HHS also notes that the amendment will terminate immunity to (i) non-traditional providers that administer COVID-19 vaccines, such as students or recently retired providers, (ii) licensed providers, pharmacists, and pharmacy interns that administer vaccinations across state lines, and (iii) pharmacists, pharmacy interns, and pharmacy technicians that provide routine childhood vaccinations. The amendment will make no change to the “Test to Treat” program, whereby pharmacists and other providers participating in the program will continue to be immune from liability.
- HHS Bridge Access Program for COVID-19 Vaccines and Treatments Program
On April 18, 2023, HHS announced the Bridge Access Program for COVID-19 Vaccines and Treatment Programs (Program) which has the primary purpose of maintaining uninsured individuals’ access to COVID-19 vaccinations and treatment. HHS will provide support for the existing public sector vaccine safety net. This safety net currently operates through local health departments and Health Resources and Services Administration (HRSA) supported health centers throughout the United States. The CDC will purchase and distribute COVID-19 vaccines and allocate them to the public through its network of 64 state and local health department immunization awardees, who will then re-distribute the vaccines to local health departments and HRSA-supported health centers.
Additionally, the Program creates a $1.1 billion private-public partnership with pharmacies to allow for continued provision of COVID-19 vaccines and treatments. This push to establish these partnerships with pharmacies is likely derived from data that shows that more than two-thirds of adult COVID-19 vaccinations were administered at a pharmacy. The CDC will contract with pharmacy chains (large, small, and locally owned) to provide vaccines and treatments, such as Paxlovid and Lagevrio, at no cost to uninsured persons.
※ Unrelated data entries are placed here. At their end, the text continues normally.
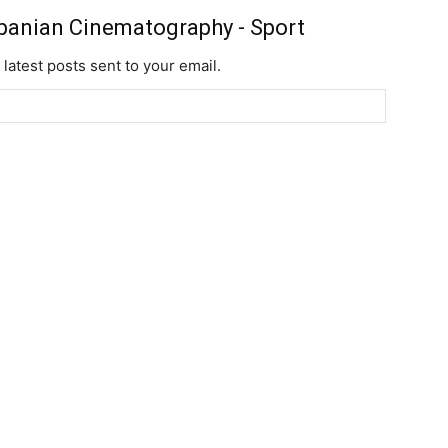
banian Cinematography - Sport
 latest posts sent to your email.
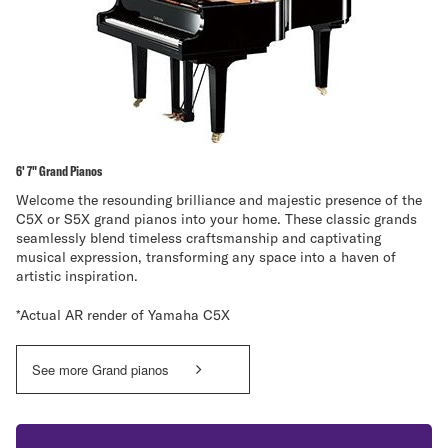
6' 7" Grand Pianos
Welcome the resounding brilliance and majestic presence of the
C5X or S5X grand pianos into your home. These classic grands
seamlessly blend timeless craftsmanship and captivating
musical expression, transforming any space into a haven of
artistic inspiration.
*Actual AR render of Yamaha C5X
See more Grand pianos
Through these contracts, the Program will deliver a per-dose payment to pharmacies that will enable the pharmacies to administer these vaccines and treatments. These agreements will also render pharmacies eligible for one-time base payments for each site that targets an area that has low rates of access and vaccination.
Importantly, pharmacies that participate in the Program will be held to certain expectations. First, pharmacies must provide a certain level of oversight over its program, including obtaining patient attestations that the patient indeed does not have insurance coverage, and it must provide the CDC with periodic facility level data. Additionally, pharmacies must conduct outreach through community partnerships with underserved populations regarding the availability of the COVID-19 vaccine to the underserved patients. However, in establishing this partnership, HHS also steps up to the plate and commits itself to closing the gap on vaccinations and treatment for COVID-19 for the uninsured population.
Though the PHE expires on May 11, 2023, HHS has demonstrated that preventing and treating COVID-19 still remains a top priority, particularly with respect to patients that are uninsured, Medicare and Medicaid patients, and patients struggling with substance abuse disorder. In the coming months, it will be interesting to see how HHS and its operating divisions navigate COVID-19 following the end of the PHE and observe the impact of these private-public partnerships on COVID-19 vaccination rates.